With this ideal once set, there will be no fear. There will come to each of us that grace to dare to be a Daniel, to dare to stand alone. We attain our ideal by seeing the Father in others. Let our prayer be,
God, be merciful to me!
Help Thou my unbelief!
Let me see in Him that Thou would have me see in my fellow man.
Let me see in my brother that I see in Him whom I worship.
We reach this vision through Christ. It takes the penetrating light of His Spirit to discern the divine spark in fallen humanity. It takes the mind of Christ to bless and not condemn, to love and not censure. The fields are now ripe unto harvest, but the laborers are few. We must work, work, for the night of unbelief and doubt comes.
It is our heritage to catch the true concept of the Divine in all and to be, in truth, co-workers with God. As there is raised in ourselves more and more of the Christ Consciousness, we become free indeed, and with freedom comes the awakening-the awakening to the realization of the Ideal.
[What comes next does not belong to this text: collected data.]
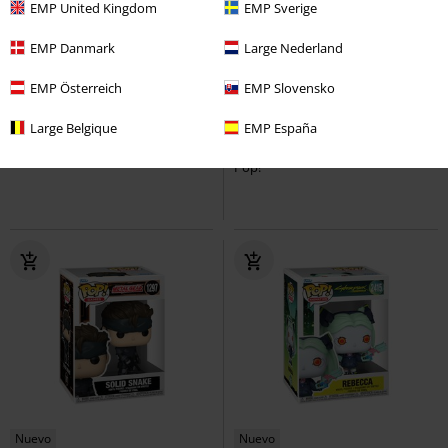
EMP United Kingdom
EMP Sverige
EMP Danmark
Large Nederland
Stock bajo
Nuevo
EMP Österreich
EMP Slovensko
17,99 €
32,99 €
Figura vinilo Charmeleon 1157
Calendario de Adviento Funko
Large Belgique
EMP España
Pokémon
¡Funko Pop!
Bitty Pop!
Pokémon
¡Funko
Pop!
Nuevo
Nuevo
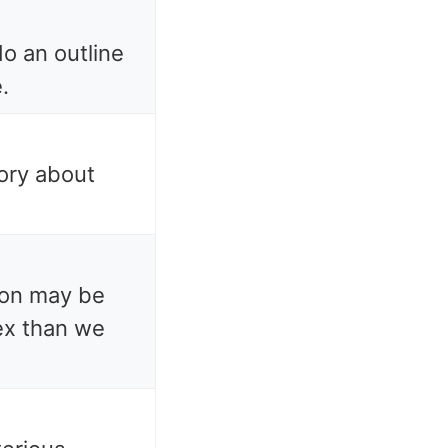
do an outline
.
eory about
ion may be
x than we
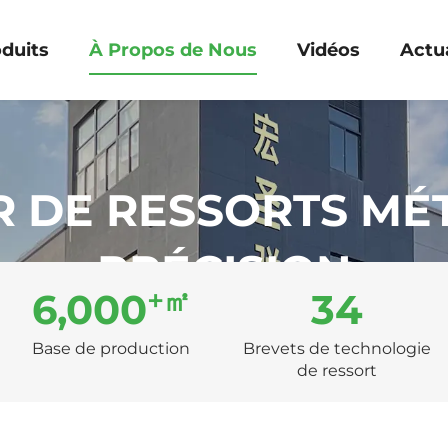
duits
À Propos de Nous
Vidéos
Actua
 DE RESSORTS MÉ
PRÉCISION
+㎡
6,000
34
Offrir des produits et solutions sur mesure
Base de production
Brevets de technologie
de ressort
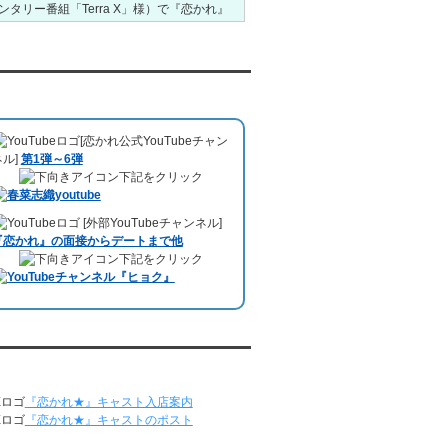
ンタリー番組「Terra X」様）で『恋かれ』
5/18～5/24
が紹介されました。
Caritas Youth and
レンタル彼氏と153回の通常デートがあり
Community Service様ホームページ
）
ました。
1月26日22:00から福岡のラジオ局・RKB毎
レンタル彼氏と1回のオンラインデートがあ
日放送ラジオ
『＃キューパレ 服部さやか
uTubeチャンネル
りました。
のシュンすぎ』
で『恋かれ』が紹介されま
5/11～5/17
した。、
【22時今夜の活！】（実際の音
レンタル彼氏と164回の通常デートがあり
[恋かれ公式YouTubeチャン
声）
のコーナーで福岡よしもとの服部さや
ました。
ネル]
第1弾～6弾
かさんの軽快な語り口調で、事務局児玉が
レンタル彼氏と2回のオンラインデートがあ
下記をクリック
レンタル彼氏のエピソードなどを語りまし
りました。
た。
5/4～5/10
10月11日 ドイツ最大規模のテレビ局
[外部YouTubeチャンネル]
レンタル彼氏と151回の通常デートがあり
「RTL」
で レンタル彼氏が取材されまし
『恋かれ』の面接からデートまで他
ました。
た。レポーターはRTL局カロリナ
下記をクリック
レンタル彼氏と2回のオンラインデートがあ
「Karolina Kaminska」
さん。ハチ公前集
りました。
合→
Umami Burger（青山店）
→表参道の
4/27～5/3
約3時間のデートを楽しみました。
レンタル彼氏と155回の通常デートがあり
10月3日 YouTubeチャンネル
「もえこは
ました。
72kg」
でレンタル彼氏をご利用いただきま
レンタル彼氏と1回のオンラインデートがあ
恋かれ★』公式X
した。大阪海遊館デートで
立花理(27)
くん
りました。
がレンタルされました。
『恋かれ★』キャスト入店案内
4/20～4/26
ABEMA「声優と夜あそび繋」で取材依頼さ
『恋かれ★』キャストのポスト
レンタル彼氏と159回の通常デートがあり
れました。
ました。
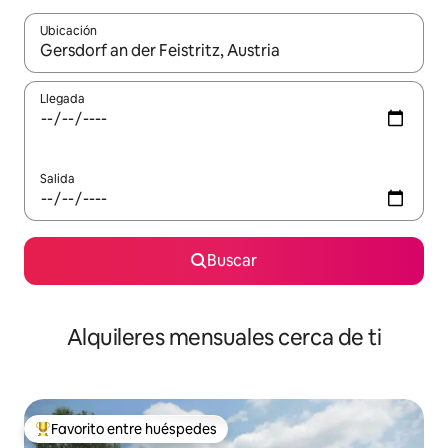
Ubicación
Cuando los resultados estén disponibles, navega con las teclas d
Llegada
Salida
Buscar
Alquileres mensuales cerca de ti
Favorito entre huéspedes
Favorito entre huéspedes preferido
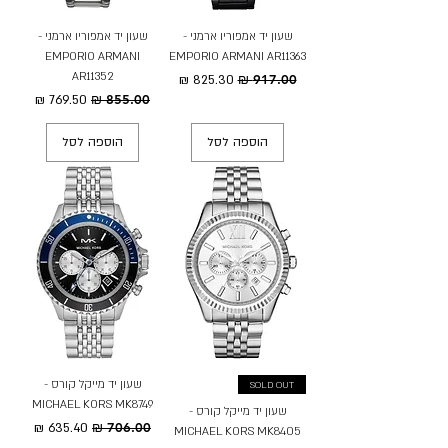
שעון יד אמפוריו ארמני -
שעון יד אמפוריו ארמני -
EMPORIO ARMANI
EMPORIO ARMANI AR11363
AR11352
מחיר רגיל
מחיר מבצע
מחיר רגיל
מחיר מבצע
הוספה לסל
הוספה לסל
שעון יד מייקל קורס -
SOLD OUT
MICHAEL KORS MK8749
שעון יד מייקל קורס -
מחיר רגיל
מחיר מבצע
MICHAEL KORS MK8405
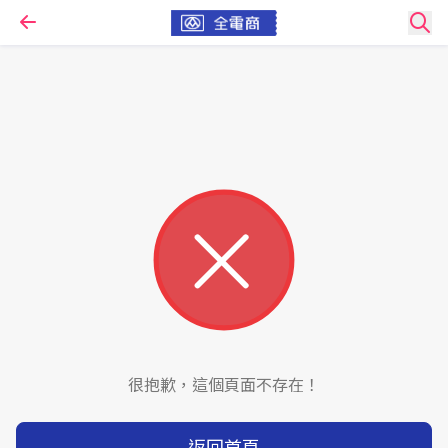
很抱歉，這個頁面不存在！
返回首頁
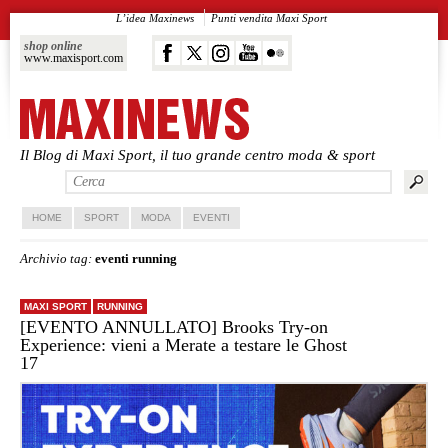
L’idea Maxinews
Punti vendita Maxi Sport
shop online
www.maxisport.com
Il Blog di Maxi Sport, il tuo grande centro moda & sport
Vai al contenuto principale
Vai al contenuto secondario
HOME
SPORT
MODA
EVENTI
Archivio tag:
eventi running
MAXI SPORT
RUNNING
[EVENTO ANNULLATO] Brooks Try-on
Experience: vieni a Merate a testare le Ghost
17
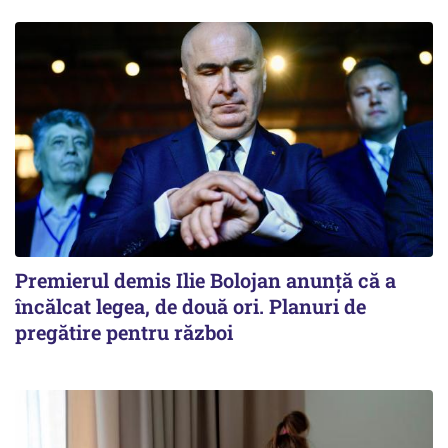
Premierul demis Ilie Bolojan anunță că a
încălcat legea, de două ori. Planuri de
pregătire pentru război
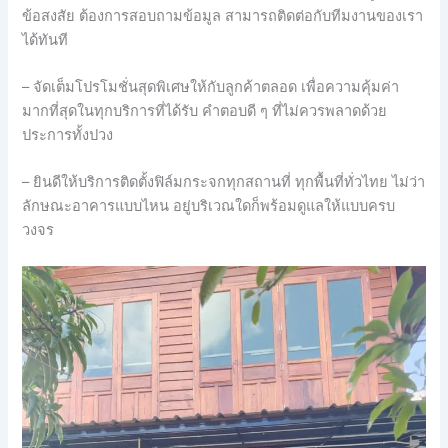
ข้อสงสัย ต้องการสอบถามข้อมูล สามารถติดต่อกับทีมงานของเรา
ได้ทันที
– จัดเต็มโปรโมชั่นสุดพิเศษให้กับลูกค้าตลอด เพื่อความคุ้มค่า
มากที่สุดในทุกบริการที่ได้รับ คำตอบดี ๆ ที่ไม่ควรพลาดด้วย
ประการทั้งปวง
– ยินดีให้บริการติดตั้งฟิล์มกระจกทุกสถานที่ ทุกพื้นที่ทั่วไทย ไม่ว่า
ลักษณะอาคารแบบไหน อยู่บริเวณใดก็พร้อมดูแลให้แบบครบ
วงจร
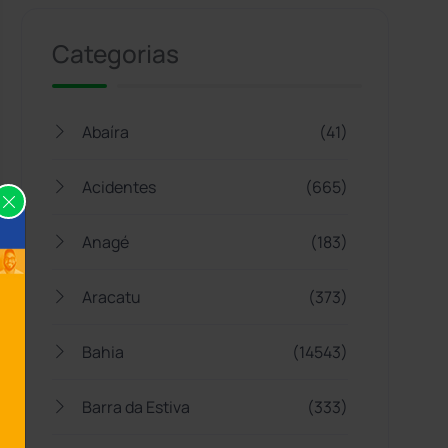
Categorias
Abaíra
(41)
Acidentes
(665)
Anagé
(183)
Aracatu
(373)
Bahia
(14543)
Barra da Estiva
(333)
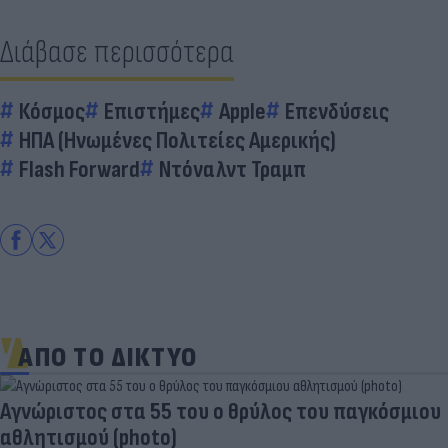
Διάβασε περισσότερα
Κόσμος
Επιστήμες
Apple
Επενδύσεις
ΗΠΑ (Ηνωμένες Πολιτείες Αμερικής)
Flash Forward
Ντόναλντ Τραμπ
ΑΠΟ ΤΟ ΔΙΚΤΥΟ
Παντρεύεται ο Ρονάλντο; Έγινε χαμός,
As we see others as the Christ sees them and strive to consecrate ourselves to Him, then our daily acts, our words, and our thoughts will bring that understanding and realization of the Ideal manifested in us as well as in others. Let us look for good in everyone, speaking neither evil, harsh, nor unkind words to any at any time.
Let us do all that we know to do, in love, and leave the results with God. Let us hold fast to that which we have purposed in our inner selves, knowing that no emergency in a material way or manner may arise that cannot find its solution in spiritual inspiration, for His promises are sure. Offenses may arise, yet with each and every fear there is that from within which will quiet our troubled minds, even as He quelled the tempest on the sea. As we seek, we find; as we knock, we are heard. If we are timid, fearful, or overcautious in giving out the hope which has sustained us, then we grow more weak and fearful ourselves.
Have we chosen the spiritual Ideal? Are the things in our own lives measured by that Ideal? When we sincerely examine ourselves and know that our standard is what we see in the other individual and come to realize that our God is manifesting in and through that person, we know that the Ideal we are setting for ourselves is one that will lift us up and cause us to be merciful, even as our heavenly Father is merciful. Then we may be assured of the peace that passes understanding.
What is our Ideal? The Christ-Way. Let us not be anxious, but wait on the Lord, knowing that He is faithful who promised, "If any man hear my voice, and open the door, I will come in to him, and will sup with him, and he with me."